#### [Supplied records]
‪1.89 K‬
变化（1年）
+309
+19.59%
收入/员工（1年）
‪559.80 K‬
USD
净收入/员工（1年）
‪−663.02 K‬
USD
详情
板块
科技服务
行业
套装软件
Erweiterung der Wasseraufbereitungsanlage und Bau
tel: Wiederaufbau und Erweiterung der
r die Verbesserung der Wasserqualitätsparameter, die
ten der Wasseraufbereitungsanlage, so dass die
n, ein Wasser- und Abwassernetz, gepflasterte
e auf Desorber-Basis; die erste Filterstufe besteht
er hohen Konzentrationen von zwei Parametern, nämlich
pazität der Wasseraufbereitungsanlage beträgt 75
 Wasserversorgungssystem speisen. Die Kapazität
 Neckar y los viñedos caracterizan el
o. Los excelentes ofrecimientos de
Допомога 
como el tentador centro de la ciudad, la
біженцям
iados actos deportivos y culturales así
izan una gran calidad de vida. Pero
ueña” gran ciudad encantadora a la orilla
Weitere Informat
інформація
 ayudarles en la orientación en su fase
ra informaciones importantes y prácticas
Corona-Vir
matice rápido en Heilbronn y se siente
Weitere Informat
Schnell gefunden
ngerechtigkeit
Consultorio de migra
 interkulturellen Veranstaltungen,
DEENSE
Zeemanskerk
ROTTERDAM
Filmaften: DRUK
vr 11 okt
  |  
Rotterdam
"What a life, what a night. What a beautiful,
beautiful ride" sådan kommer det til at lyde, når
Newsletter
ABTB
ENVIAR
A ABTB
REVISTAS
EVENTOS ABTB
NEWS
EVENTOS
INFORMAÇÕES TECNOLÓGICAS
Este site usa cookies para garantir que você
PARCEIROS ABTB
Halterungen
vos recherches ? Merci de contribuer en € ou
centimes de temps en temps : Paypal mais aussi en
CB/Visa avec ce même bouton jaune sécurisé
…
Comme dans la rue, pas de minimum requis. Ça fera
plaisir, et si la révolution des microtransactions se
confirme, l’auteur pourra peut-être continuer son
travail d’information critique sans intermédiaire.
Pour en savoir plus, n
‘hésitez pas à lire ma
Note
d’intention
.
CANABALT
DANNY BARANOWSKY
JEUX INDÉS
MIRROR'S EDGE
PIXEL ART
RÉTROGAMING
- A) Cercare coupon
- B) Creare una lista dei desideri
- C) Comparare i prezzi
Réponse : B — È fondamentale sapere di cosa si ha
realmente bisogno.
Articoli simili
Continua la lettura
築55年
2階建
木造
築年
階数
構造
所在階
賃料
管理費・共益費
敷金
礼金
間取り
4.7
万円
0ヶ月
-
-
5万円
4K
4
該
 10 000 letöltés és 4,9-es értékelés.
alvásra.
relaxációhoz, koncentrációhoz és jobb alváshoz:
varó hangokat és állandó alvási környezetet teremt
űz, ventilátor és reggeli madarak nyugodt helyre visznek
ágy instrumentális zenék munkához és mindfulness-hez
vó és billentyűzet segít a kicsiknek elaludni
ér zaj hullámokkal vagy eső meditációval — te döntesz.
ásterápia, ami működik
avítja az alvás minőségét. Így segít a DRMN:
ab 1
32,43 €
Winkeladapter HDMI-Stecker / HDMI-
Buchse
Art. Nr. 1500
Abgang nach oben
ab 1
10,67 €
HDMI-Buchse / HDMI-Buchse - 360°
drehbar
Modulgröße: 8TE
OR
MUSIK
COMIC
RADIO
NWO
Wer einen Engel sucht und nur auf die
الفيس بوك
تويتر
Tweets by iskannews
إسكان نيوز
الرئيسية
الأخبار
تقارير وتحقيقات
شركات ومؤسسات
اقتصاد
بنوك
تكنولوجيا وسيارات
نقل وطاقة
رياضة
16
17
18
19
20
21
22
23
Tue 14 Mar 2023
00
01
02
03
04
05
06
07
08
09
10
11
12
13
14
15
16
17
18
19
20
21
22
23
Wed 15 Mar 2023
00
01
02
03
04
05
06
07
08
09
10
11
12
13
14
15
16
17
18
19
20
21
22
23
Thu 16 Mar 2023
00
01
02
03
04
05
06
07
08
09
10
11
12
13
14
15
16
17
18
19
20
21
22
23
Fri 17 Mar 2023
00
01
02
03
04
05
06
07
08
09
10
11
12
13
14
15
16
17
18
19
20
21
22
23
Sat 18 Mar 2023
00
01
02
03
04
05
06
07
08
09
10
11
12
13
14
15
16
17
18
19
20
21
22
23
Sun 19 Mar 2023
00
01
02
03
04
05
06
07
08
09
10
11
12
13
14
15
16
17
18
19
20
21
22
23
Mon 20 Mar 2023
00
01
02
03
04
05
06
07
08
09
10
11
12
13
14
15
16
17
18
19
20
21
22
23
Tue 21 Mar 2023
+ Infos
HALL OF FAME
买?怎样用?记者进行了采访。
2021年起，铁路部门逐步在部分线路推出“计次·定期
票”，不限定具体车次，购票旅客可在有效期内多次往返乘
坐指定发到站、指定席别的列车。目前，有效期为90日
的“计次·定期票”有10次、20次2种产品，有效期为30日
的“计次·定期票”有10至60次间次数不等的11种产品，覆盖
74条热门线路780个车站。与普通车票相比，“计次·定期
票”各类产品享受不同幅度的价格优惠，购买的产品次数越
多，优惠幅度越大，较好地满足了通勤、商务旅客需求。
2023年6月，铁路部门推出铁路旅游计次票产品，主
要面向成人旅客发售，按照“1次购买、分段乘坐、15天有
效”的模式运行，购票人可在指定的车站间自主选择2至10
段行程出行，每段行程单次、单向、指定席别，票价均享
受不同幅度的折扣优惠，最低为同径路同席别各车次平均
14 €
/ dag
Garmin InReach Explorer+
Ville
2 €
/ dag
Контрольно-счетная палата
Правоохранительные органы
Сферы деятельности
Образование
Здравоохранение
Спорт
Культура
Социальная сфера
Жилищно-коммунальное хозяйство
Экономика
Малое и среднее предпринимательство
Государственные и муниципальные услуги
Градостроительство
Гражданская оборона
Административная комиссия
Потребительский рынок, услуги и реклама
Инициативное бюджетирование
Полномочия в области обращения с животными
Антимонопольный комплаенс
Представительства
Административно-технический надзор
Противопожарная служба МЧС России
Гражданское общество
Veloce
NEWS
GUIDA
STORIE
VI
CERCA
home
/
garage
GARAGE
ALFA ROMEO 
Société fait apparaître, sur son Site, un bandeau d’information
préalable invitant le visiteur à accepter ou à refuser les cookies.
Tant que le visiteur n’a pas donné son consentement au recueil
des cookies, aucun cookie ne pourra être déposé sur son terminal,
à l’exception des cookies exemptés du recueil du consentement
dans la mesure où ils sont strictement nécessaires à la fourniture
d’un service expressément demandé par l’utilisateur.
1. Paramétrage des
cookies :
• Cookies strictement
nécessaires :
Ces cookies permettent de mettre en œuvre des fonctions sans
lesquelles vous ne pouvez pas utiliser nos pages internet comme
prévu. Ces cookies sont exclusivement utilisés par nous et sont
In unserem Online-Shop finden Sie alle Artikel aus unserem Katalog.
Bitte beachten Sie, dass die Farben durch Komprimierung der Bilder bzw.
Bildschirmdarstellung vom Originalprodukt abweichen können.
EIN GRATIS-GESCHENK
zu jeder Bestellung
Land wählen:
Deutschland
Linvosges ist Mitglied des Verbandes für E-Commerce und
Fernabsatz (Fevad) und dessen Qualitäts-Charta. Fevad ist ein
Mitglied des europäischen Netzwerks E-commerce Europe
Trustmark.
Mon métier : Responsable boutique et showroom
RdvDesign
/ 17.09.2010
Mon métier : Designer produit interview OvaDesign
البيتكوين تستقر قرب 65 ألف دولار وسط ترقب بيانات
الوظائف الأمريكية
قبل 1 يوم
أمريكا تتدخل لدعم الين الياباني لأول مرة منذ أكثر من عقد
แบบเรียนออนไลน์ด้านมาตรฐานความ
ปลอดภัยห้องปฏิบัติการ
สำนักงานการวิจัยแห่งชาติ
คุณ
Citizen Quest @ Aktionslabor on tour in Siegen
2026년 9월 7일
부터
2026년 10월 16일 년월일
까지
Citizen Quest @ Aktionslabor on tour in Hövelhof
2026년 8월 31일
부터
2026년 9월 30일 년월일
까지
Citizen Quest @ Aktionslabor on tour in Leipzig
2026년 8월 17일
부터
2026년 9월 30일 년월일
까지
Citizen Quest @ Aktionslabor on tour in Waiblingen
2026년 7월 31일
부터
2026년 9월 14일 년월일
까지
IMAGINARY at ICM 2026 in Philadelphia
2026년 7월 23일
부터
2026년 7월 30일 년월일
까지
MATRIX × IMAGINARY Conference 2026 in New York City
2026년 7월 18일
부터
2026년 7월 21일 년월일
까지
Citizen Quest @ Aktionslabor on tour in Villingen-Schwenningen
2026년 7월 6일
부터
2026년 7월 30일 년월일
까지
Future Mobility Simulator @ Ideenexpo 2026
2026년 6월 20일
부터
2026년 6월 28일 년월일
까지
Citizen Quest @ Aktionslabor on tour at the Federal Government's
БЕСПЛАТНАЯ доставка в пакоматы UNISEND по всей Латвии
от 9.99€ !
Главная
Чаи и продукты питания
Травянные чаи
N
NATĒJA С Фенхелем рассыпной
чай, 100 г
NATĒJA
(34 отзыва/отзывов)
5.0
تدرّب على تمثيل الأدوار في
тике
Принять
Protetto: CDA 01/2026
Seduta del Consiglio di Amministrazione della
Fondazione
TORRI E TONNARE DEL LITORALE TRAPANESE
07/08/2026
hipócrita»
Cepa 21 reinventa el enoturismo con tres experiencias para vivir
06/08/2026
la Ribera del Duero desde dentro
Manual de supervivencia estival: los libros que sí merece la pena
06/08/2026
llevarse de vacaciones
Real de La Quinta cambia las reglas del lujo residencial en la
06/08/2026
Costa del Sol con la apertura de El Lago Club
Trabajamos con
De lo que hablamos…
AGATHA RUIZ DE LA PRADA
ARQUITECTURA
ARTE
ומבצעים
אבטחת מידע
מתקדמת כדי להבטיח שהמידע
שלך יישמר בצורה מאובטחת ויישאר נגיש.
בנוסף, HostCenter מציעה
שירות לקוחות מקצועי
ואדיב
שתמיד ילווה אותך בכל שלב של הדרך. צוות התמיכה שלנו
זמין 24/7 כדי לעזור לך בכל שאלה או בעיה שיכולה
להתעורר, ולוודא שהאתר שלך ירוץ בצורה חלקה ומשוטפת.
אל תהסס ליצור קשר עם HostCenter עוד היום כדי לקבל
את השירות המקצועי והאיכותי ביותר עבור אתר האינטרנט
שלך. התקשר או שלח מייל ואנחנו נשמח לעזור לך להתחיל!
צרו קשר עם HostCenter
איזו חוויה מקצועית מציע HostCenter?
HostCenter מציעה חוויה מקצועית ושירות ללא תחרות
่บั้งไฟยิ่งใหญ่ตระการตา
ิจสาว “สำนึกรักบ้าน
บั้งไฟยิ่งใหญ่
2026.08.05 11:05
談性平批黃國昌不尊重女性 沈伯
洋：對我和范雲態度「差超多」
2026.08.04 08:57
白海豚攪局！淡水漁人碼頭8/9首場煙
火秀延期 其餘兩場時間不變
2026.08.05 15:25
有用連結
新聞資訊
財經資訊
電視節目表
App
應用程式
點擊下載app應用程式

#### [Work order]
Return exactly, and only, the lines from the start of the listing through the line with "izan una gran calidad de vida. Pero".

#### [Response box]
‪1.89 K‬
变化（1年）
+309
+19.59%
收入/员工（1年）
‪559.80 K‬
USD
净收入/员工（1年）
‪−663.02 K‬
USD
详情
板块
科技服务
行业
套装软件
Erweiterung der Wasseraufbereitungsanlage und Bau
tel: Wiederaufbau und Erweiterung der
r die Verbesserung der Wasserqualitätsparameter, die
ten der Wasseraufbereitungsanlage, so dass die
n, ein Wasser- und Abwassernetz, gepflasterte
e auf Desorber-Basis; die erste Filterstufe besteht
er hohen Konzentrationen von zwei Parametern, nämlich
pazität der Wasseraufbereitungsanlage beträgt 75
 Wasserversorgungssystem speisen. Die Kapazität
 Neckar y los viñedos caracterizan el
o. Los excelentes ofrecimientos de
Допомога 
como el tentador centro de la ciudad, la
біженцям
iados actos deportivos y culturales así
izan una gran calidad de vida. Pero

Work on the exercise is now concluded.